The Walk Away Method
Once you have given your puppy a general introduction to the crate using the 'First Time In' method, then you are ready to start extending the time that he will spend in the crate. Ideally, if you are using the crate to potty train your puppy, you want him to be able to be in the crate for up to a few hours. Every time you take him out of the crate, you will take him immediately outside to potty, avoiding the most common time for an accident: after a nap.
Wait for a time when your puppy is already getting tired after some playtime. Encourage him to go into the crate and give him a few treats or pieces of his kibble as a reward. Shut the door but stay by the crate. Hopefully, he will lay down and start to nap.
He may start whining or crying at this point. Just be patient and try not to react to the crying. Stay next to the crate, but do not let him out while he is crying. This is a pretty critical stage – if your puppy learns that crying gets him out of the crate, it will be very difficult to fix this moving forward.
Give your puppy 3-5 minutes in the crate.
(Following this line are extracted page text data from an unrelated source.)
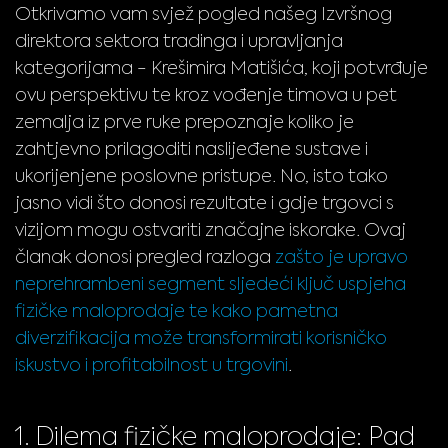
Otkrivamo vam svjež pogled našeg Izvršnog
direktora sektora tradinga i upravljanja
kategorijama - Krešimira Matišića, koji potvrđuje
ovu perspektivu te kroz vođenje timova u pet
zemalja iz prve ruke prepoznaje koliko je
zahtjevno prilagoditi naslijeđene sustave i
ukorijenjene poslovne pristupe. No, isto tako
jasno vidi što donosi rezultate i gdje trgovci s
vizijom mogu ostvariti značajne iskorake. Ovaj
članak donosi pregled razloga
zašto je upravo
neprehrambeni segment sljedeći ključ uspjeha
fizičke maloprodaje te kako pametna
diverzifikacija može transformirati korisničko
iskustvo i profitabilnost u trgovini
.
1. Dilema fizičke maloprodaje: Pad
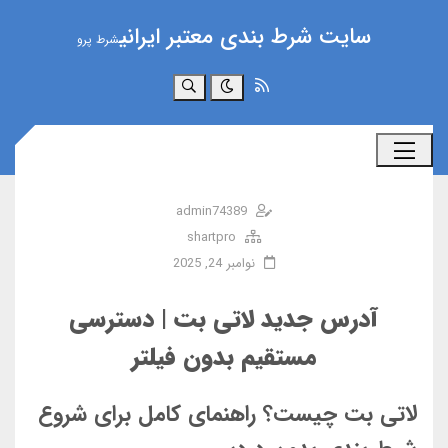
سایت شرط بندی معتبر ایرانی
شرط پرو
جستجو
admin74389
shartpro
نوامبر 24, 2025
آدرس جدید لاتی بت | دسترسی
مستقیم بدون فیلتر
لاتی بت چیست؟ راهنمای کامل برای شروع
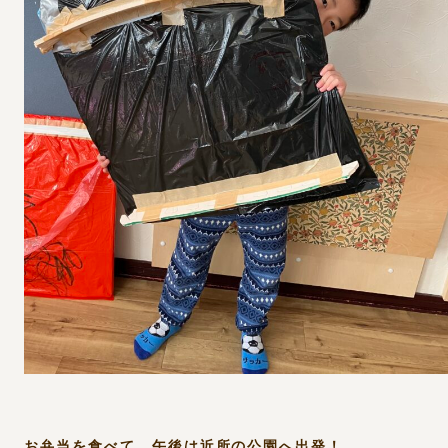
お弁当を食べて、午後は近所の公園へ出発！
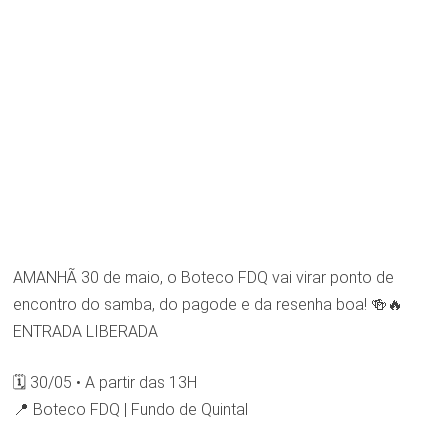
AMANHÃ 30 de maio, o Boteco FDQ vai virar ponto de
encontro do samba, do pagode e da resenha boa! 🍻🔥
ENTRADA LIBERADA
🗓️ 30/05 • A partir das 13H
📍 Boteco FDQ | Fundo de Quintal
If he is still awake after that time, but quiet, you can let him out for a little more play before trying again. If he is still crying, you will have to wait for him to stop before you can open the crate, even if you only get a few second window. Repeat several times the first day of crate training.
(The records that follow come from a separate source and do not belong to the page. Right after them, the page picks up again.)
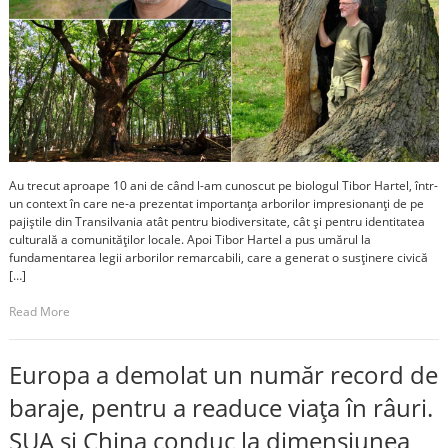
Au trecut aproape 10 ani de când l-am cunoscut pe biologul Tibor Hartel, într-
un context în care ne-a prezentat importanța arborilor impresionanți de pe
pajiștile din Transilvania atât pentru biodiversitate, cât și pentru identitatea
culturală a comunităților locale. Apoi Tibor Hartel a pus umărul la
fundamentarea legii arborilor remarcabili, care a generat o susținere civică
[…]
Read More
Europa a demolat un număr record de
baraje, pentru a readuce viața în râuri.
SUA și China conduc la dimensiunea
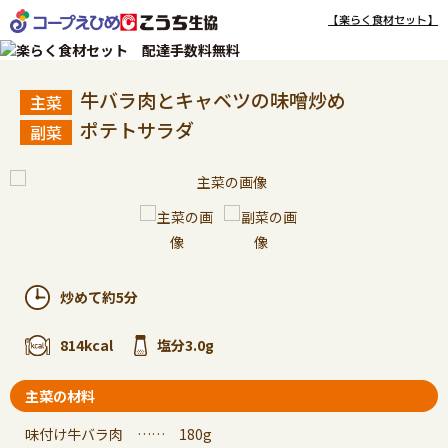
【楽らく食材セット】
牛バラ肉とキャベツの味噌炒め
ポテトサラダ
炒めて約5分
814kcal
塩分3.0g
主菜の材料
味付け牛バラ肉 …… 180g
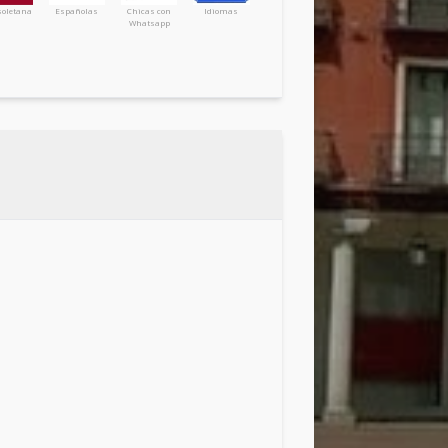
soletana
Españolas
Chicas con
Idiomas
Whatsapp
The second full day of crate training, start to walk away from the crate for short periods of time. Again, it is normal for your puppy to get lonely and react. However, they will also usually quiet down on their own and just go to sleep. It is a very natural instinct for your puppy to learn to nap quietly when left to nap in his “den.” The main thing you need to do is just be firm and patient and wait out the fussing.
Continue to extend the time you practice leaving your puppy in the crate. Try to make sure they are tuckered out when you have them go into the crate. This will start to associate the crate with rest. Over time, he will adjust to being alone in his crate, and even choose to go lie down in it when he is ready for a nap.
The Bed Time Method
Bed time ritual
An alternative way to crate train your puppy to the crate is to leave the crate door open during the day so that she can “choose” to go in and out as she likes, only closing the door at bed time at night. This can go even smoother if you get in the habit of having a “wind down” period in the evening that acts as a routine to trigger your puppy to sleep
Peanut butter treat
In the evening, fill a hollow dog toy with some peanut butter and place it in the crate. When your puppy goes in, close the door and let them enjoy their toy. If they fall asleep, then that is great. If not, take them out for one more potty before bedtime.
If your puppy whines in the night, chances are they need to go potty. Have a “no nonsense” potty trip that does not include much play or petting--other than some praise when they go potty outside. Then put them right back in the crate.
Ignore any other whining once you are sure that they have food, water, and potty needs met. Eventually your puppy will just adjust to going in the crate at night for bed time.
After a few weeks of sleeping in their crate at night, you will find that you can put him in the crate and leave him for short periods during the day as well. Just remember to start with very short periods of alone time, extending only as they are ready. Never let your dog out of the crate when they are crying and carrying on unless you suspect they need to go potty or something else is wrong.